• _WHAT IS BEING ASKED_
Nothing but the lines from the one containing "Feliz Navidad" through the end of the data should be retyped, exactly as they stand, and pictures should not be retyped.

━━━ TASK INPUTS ━━━

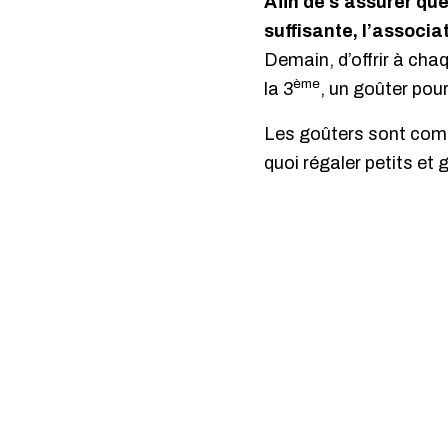
Afin de s’assurer qu
suffisante, l’associ
Demain, d’offrir à cha
ème
la 3
, un goûter pour
Les goûters sont comp
quoi régaler petits et 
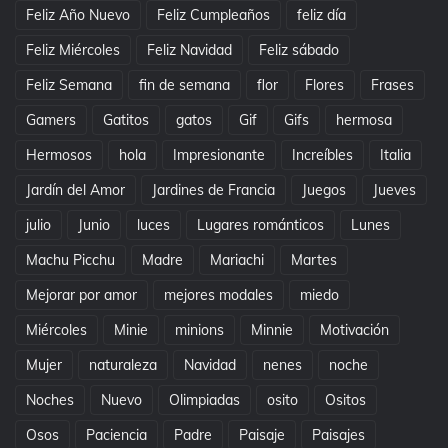
Feliz Año Nuevo
Feliz Cumpleaños
feliz día
Feliz Miércoles
Feliz Navidad
Feliz sábado
Feliz Semana
fin de semana
flor
Flores
Frases
Gamers
Gatitos
gatos
Gif
Gifs
hermosa
Hermosos
hola
Impresionante
Increíbles
Italia
Jardín del Amor
Jardines de Francia
Juegos
Jueves
julio
Junio
luces
Lugares románticos
Lunes
Machu Picchu
Madre
Mariachi
Martes
Mejorar por amor
mejores modales
miedo
Miércoles
Minie
minions
Minnie
Motivación
Mujer
naturaleza
Navidad
nenes
noche
Noches
Nuevo
Olimpiadas
osito
Ositos
Osos
Paciencia
Padre
Paisaje
Paisajes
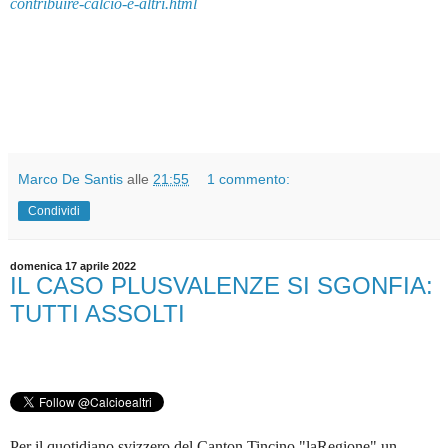
contribuire-calcio-e-altri.html
Marco De Santis
alle
21:55
1 commento:
Condividi
domenica 17 aprile 2022
IL CASO PLUSVALENZE SI SGONFIA:
TUTTI ASSOLTI
Per il quotidiano svizzero del Canton Tincino "laRegione" un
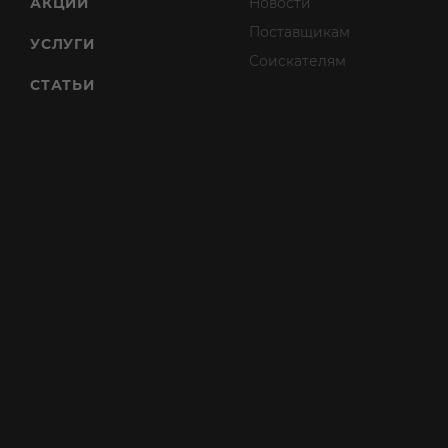
АКЦИИ
Новости
Поставщикам
УСЛУГИ
Соискателям
СТАТЬИ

━━━

• _EXERCISE RESULT_
Feliz Navidad
Feliz sábado
Feliz Semana
fin de semana
flor
Flores
Frases
Gamers
Gatitos
gatos
Gif
Gifs
hermosa
Hermosos
hola
Impresionante
Increíbles
Italia
Jardín del Amor
Jardines de Francia
Juegos
Jueves
julio
Junio
luces
Lugares románticos
Lunes
Machu Picchu
Madre
Mariachi
Martes
Mejorar por amor
mejores modales
miedo
Miércoles
Minie
minions
Minnie
Motivación
Mujer
naturaleza
Navidad
nenes
noche
Noches
Nuevo
Olimpiadas
osito
Ositos
Osos
Paciencia
Padre
Paisaje
Paisajes
contribuire-calcio-e-altri.html
Marco De Santis
alle
21:55
1 commento:
Condividi
domenica 17 aprile 2022
IL CASO PLUSVALENZE SI SGONFIA:
TUTTI ASSOLTI
Per il quotidiano svizzero del Canton Tincino "laRegione" un
АКЦИИ
Новости
Поставщикам
УСЛУГИ
Соискателям
СТАТЬИ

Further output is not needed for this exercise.